Poco meno di un anno fa, l’opinione pubblica mondiale rimase stupita dalla decisione di Benedetto XVI di rendere visita al fratello maggiore Georg, gravemente malato. Per alcuni, addirittura, la visione del pontefice emerito fragile, seduto sulla carrozzina che veniva alzata da un sollevatore per farla entrare sull’aereo diretto in Germania, evocava un rischio inutile che conveniva evitare.



Per papa Benedetto, invece, quella visita era una necessità interiore cui non poteva sottrarsi. “Sono grato per il fatto che mi è stata data la possibilità di stare ancora una volta con lui negli ultimi giorni della sua vita. Egli non mi chiese di andarlo a trovare. Sentivo, tuttavia, che era giunta l’ora di recarmi ancora una volta da lui. Sono profondamente grato per questo segno interiore che il Signore mi ha dato. Quando la mattina del 22 giugno presi congedo da lui, sapevamo ambedue che questo distacco sarebbe stato definitivo in questo mondo. Sapevamo anche, tuttavia, che il buon Dio, che ci ha fatto il dono di poter stare insieme in questo mondo, è il Signore anche dell’altro mondo e ci darà anche lì la possibilità di stare insieme”. Come è noto monsignor Georg Ratzinger morì pochi giorni dopo la visita di suo fratello, il 1° luglio successivo.



A distanza di un anno, a ricordarne la figura, è stato di recente pubblicato in Germania un volume commemorativo dal titolo Un sacerdote al servizio della musica sacra, a cura di Georg Gænswein e Christian Schaller, Schnell und Steiner, Regensburg.

A spiegare la profondità dell’amore che ha tenuto uniti i due fratelli per la vita è anzitutto l’idea del servizio maturata negli anni del seminario e della comune opposizione al nazismo. Lì dove un potere folle voleva creare un mondo nuovo dominato dall’odio e dall’abuso del potere, i due fratelli svilupparono insieme la vocazione al sacerdozio, inteso come servizio ai fratelli nella fede, come amore alla cattolicità della Chiesa che, come dice san Pietro negli Atti degli Apostoli, non fa distinzioni tra le persone e i popoli, ma tutti accoglie con pari apertura e generosità nell’amore ricevuto da Cristo.

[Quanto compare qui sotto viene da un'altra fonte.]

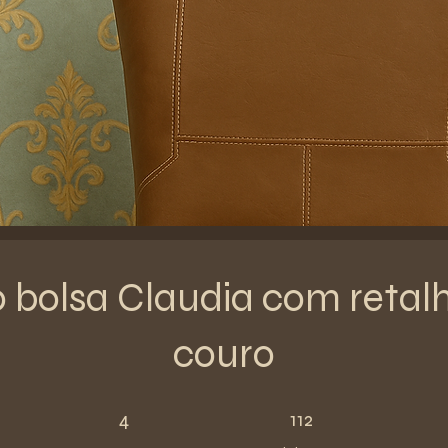
 bolsa Claudia com retal
couro
4 etapas
112 participantes
4
112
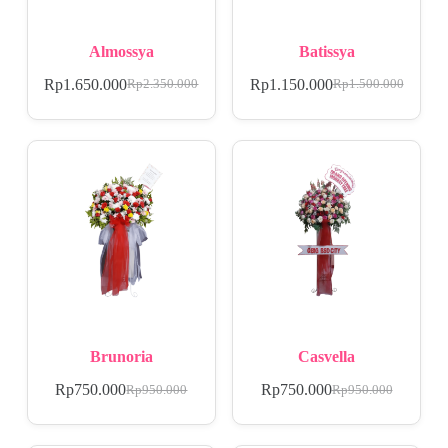
Almossya
Batissya
Rp
1.650.000
Rp
1.150.000
Rp
2.350.000
Rp
1.500.000
Brunoria
Casvella
Rp
750.000
Rp
750.000
Rp
950.000
Rp
950.000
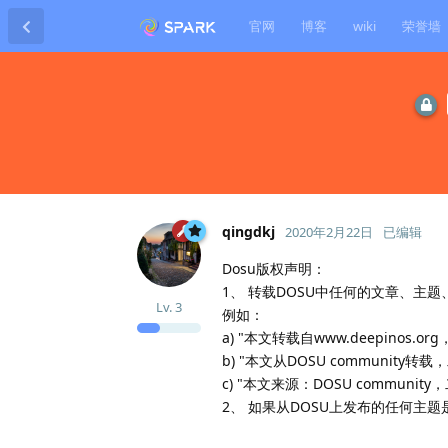
官网
博客
wiki
荣誉墙
qingdkj
2020年2月22日
已编辑
Dosu版权声明：
1、 转载DOSU中任何的文章、主
Lv.
3
例如：
a) "本文转载自www.deepinos
b) "本文从DOSU communit
c) "本文来源：DOSU communi
2、 如果从DOSU上发布的任何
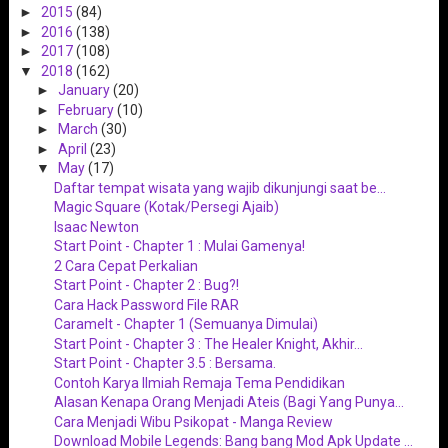
►
2015
(84)
►
2016
(138)
►
2017
(108)
▼
2018
(162)
►
January
(20)
►
February
(10)
►
March
(30)
►
April
(23)
▼
May
(17)
Daftar tempat wisata yang wajib dikunjungi saat be...
Magic Square (Kotak/Persegi Ajaib)
Isaac Newton
Start Point - Chapter 1 : Mulai Gamenya!
2 Cara Cepat Perkalian
Start Point - Chapter 2 : Bug?!
Cara Hack Password File RAR
Caramelt - Chapter 1 (Semuanya Dimulai)
Start Point - Chapter 3 : The Healer Knight, Akhir...
Start Point - Chapter 3.5 : Bersama.
Contoh Karya Ilmiah Remaja Tema Pendidikan
Alasan Kenapa Orang Menjadi Ateis (Bagi Yang Punya...
Cara Menjadi Wibu Psikopat - Manga Review
Download Mobile Legends: Bang bang Mod Apk Update ...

Scriveva il cardinale Ratzinger nel 1994 in un articolo pubblicato in un volume dedicato al fratello, che dopo trent’anni lasciava la direzione dei famosi Passeri di Regensburg, il coro del duomo della città sul Danubio: “Nel vento contrario della storia, nell’esperienza di un’ideologia priva di senso artistico e anticristiana, della sua brutalità e del suo vuoto interiore hanno preso forma una saldezza dell’animo e una fermezza che gli hanno dato la forza per percorrere la strada futura”.

Il servizio di Georg Ratzinger prendeva poi forma concreta nella sua brillante carriera musicale. Sacerdote e musicista, chiamato a dirigere uno dei cori più prestigiosi della Germania, Georg si rivelò anche un pedagogo di eccezione. Sotto la sua guida crebbe costantemente la fama del coro della cattedrale di Regensburg, mentre la sua arte non solo formava eccellenti musicisti, ma educava il carattere degli allievi e rafforzava nella fede numerosi amanti della musica. Le due vocazioni, quella sacerdotale e quella musicale, si fondevano, dunque, in unità, portando numerosi frutti.

Monsignor Georg, inoltre, era anche un compositore di talento, come testimoniano le numerose incisioni presso rinomate case discografiche. Va infine evidenziato, tuttavia, come ha fatto il vescovo di Regensburg, Rudolf Voderholzer, nell’omelia della Messa funebre, che “la qualità artistica della musica e la sua dimensione spirituale non solo non si escludono, ma crescono insieme”.

Più in generale monsignor Georg Ratzinger ha mantenuto vivo il rapporto tra Chiesa, arte e cultura e lascia un testimone che è necessario raccogliere e trasmettere alle generazioni future. Solo così si può dare avvio a un nuovo umanesimo per il terzo millennio come sostenne il suo fratello minore in uno dei suoi più bei discorsi al Collegio dei bernardini a Parigi. La ricerca dell’arte e della bellezza, infatti, è una salutare scossa che fa uscire l’uomo da se stesso, lo strappa alla rassegnazione, all’accomodamento del quotidiano, e in questo modo lo risveglia alla speranza, ai valori dell’assoluto.

È questa l’eredità congiunta dei due fratelli Ratzinger, un dono prezioso per un nuovo inizio di speranza e di bellezza dopo il tempo della pandemia.